▸ **Extracted material**:
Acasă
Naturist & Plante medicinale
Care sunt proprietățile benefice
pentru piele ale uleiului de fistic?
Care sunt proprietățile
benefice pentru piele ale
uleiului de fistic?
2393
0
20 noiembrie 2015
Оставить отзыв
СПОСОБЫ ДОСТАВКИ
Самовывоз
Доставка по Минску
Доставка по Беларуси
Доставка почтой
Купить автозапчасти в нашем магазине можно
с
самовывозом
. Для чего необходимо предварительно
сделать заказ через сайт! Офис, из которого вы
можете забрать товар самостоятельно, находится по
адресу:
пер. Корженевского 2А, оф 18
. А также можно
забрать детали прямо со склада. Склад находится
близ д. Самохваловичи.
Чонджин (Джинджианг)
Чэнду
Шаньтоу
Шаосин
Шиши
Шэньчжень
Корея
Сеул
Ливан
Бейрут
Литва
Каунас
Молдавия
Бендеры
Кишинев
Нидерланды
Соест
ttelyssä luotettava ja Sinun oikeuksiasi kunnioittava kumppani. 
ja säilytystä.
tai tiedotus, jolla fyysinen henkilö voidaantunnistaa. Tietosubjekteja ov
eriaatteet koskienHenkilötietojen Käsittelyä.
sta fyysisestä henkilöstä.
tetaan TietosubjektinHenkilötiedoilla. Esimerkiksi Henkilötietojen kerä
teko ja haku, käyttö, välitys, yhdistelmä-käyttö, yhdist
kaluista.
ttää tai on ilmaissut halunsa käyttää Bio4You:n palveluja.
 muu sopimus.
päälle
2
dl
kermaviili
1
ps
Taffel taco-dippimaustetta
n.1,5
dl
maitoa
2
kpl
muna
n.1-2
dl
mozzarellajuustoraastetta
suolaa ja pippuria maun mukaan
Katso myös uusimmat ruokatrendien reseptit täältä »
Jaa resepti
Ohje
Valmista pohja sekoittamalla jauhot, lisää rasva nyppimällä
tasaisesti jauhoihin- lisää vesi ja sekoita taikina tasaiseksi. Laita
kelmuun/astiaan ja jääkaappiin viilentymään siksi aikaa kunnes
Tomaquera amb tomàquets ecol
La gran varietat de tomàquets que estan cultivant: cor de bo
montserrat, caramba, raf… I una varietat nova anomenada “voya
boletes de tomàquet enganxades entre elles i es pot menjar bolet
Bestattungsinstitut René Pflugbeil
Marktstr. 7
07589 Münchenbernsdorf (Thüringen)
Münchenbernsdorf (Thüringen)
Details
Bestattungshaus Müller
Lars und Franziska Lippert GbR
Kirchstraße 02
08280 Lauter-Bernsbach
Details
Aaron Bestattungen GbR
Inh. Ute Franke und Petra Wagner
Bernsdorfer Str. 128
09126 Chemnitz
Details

▸ **Aim of the exercise**:
Say, as a single number and nothing more, how many lines of the entries contain the word "находится".

▸ **Response box**:
2